X-ray diffraction patterns of materials of compositions 1 – 3 (see Table 1): ●) B₁₂(C, Si, B)₃; ♦) Si; ▲) β-SiC; ■) B₄C.

The density of the obtained materials (compositions 1 and 2) is higher than the density of RBBC sintered according to the traditional reaction bonding method (Table 2). The sacrificial sample material (5-facet prism of composition SiC + C) is silicated to ρ = 99.4 – 99.6%. Due to poor impregnation of the porous preforms with molten silicon, the composition 3 samples do not reach a high density.

Table 2. Properties of Reaction-Bonded Boron Carbide Ceramics.

Figure 3 shows the microstructure of RBBC materials. The microstructure of the composition 1 material is characterized by the presence of large grains of boron carbide, d_0.5 = 39.5 μm (see Table 2), which even in the presence of a surface layer (phase B₁₂(C, Si, B)₃) indicates low dissolution of B₄C grains in molten silicon (see Fig. 3, 1). The introduction of additional Si into the material increases the solubility of B₄C grains (d_0.5 = 31.8 μm) to form the B₁₂(C, Si, B)₃ phase (see Fig. 3, 2). The greatest dissolution of grains is characteristic of the material of composition 3 (d_0.5 = 22.3 μm). Porosity is observed in the zones of weak bonding of molten silicon with B4C grains (see Fig. 3, 3). On the surface of B₄C grains without access to silicon, the B₁₂(C, Si, B)₃ phase does not form, and consequently, XRD of materials with high porosity (composition 3) indicates the presence of B₄C (see Fig. 2, 3). The resulting SEM photograph of the RBBC microstructure (Fig. 4) demonstrates the presence of B₄C, B₁₂(C, Si, B)₃, SiC^II (β-SiC), and Si phases and pores in the material, confirming the conclusions drawn from the optical microscope microstructure analysis (see Fig. 3).

Fig. 3.

Microstructure of the materials of compositions 1 – 3: gray) grains of boron carbide with a surface layer of silicon solid solution in B₄C; white) silicon and secondary silicon carbide.

Fig. 4.

Microstructure of the material of composition 3.

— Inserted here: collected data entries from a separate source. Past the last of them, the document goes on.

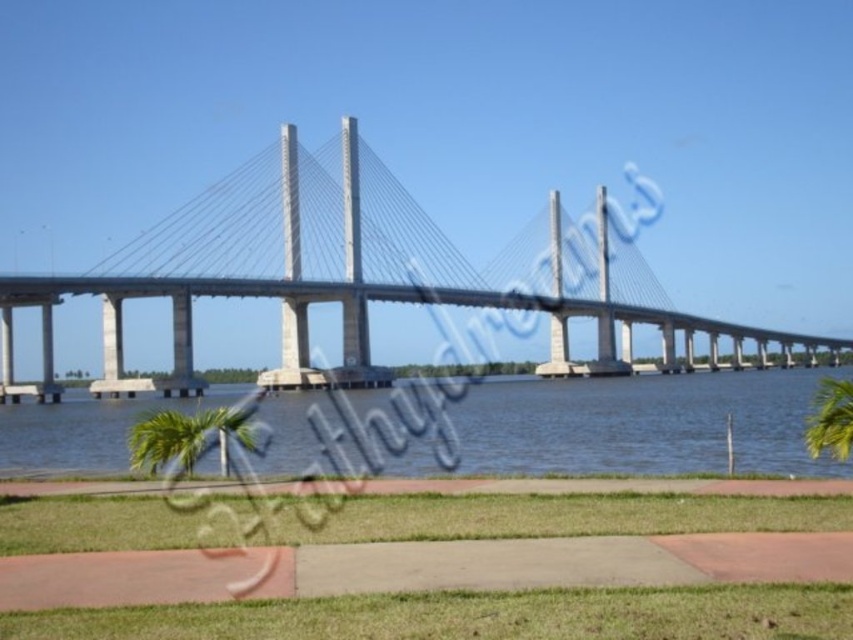 Question: Considering the real-world distances, which object is farthest from the green leafy palm tree at lower left?

Choices:
 (A) green leafy palm tree at lower right
 (B) concrete bridge at center
 (C) clear water at lower center

Answer: (B)

Question: Can you confirm if concrete bridge at center is positioned above green leafy palm tree at lower left?

Choices:
 (A) yes
 (B) no

Answer: (A)

Question: Which object is closer to the camera taking this photo?

Choices:
 (A) clear water at lower center
 (B) green leafy palm tree at lower left
 (C) green leafy palm tree at lower right
 (D) concrete bridge at center

Answer: (C)

Question: In this image, where is concrete bridge at center located relative to green leafy palm tree at lower left?

Choices:
 (A) above
 (B) below

Answer: (A)

Question: Is concrete bridge at center positioned at the back of green leafy palm tree at lower left?

Choices:
 (A) yes
 (B) no

Answer: (A)

Question: Among these points, which one is farthest from the camera?

Choices:
 (A) (850, 426)
 (B) (572, 252)
 (C) (199, 417)

Answer: (B)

The method used in this work to impregnate porous preforms with molten silicon through the pores of sacrificial samples makes it possible to obtain high-density (ρ_rel = 99.0%) materials based on boron carbide, which, presumably, will have an increased level of mechanical characteristics compared to materials obtained by the traditional technology of impregnating with excess silicon.

Conclusion

1. 1.

   By impregnating porous preforms of (B₄C + C) and (B₄C + Si + C) with molten silicon through the pores of sacrificial samples of the composition (SiC + C), high-density materials (ρ_rel = 99.0%) with low porosity (Π = 0.9%) were obtained.

2. 2.

   The structure of the obtained materials is represented by large grains of boron carbide, which are close in size to the original ones, which characterizes their lower solubility in molten silicon in comparison with materials obtained by the traditional technology of impregnating with excess silicon.

3. 3.

   The proposed sintering method makes it possible to obtain boron carbide ceramics with a reduced content of free silicon and the B₁₂(C, Si, B)₃ phase, which strengthens the material and, as a result, improves its mechanical properties.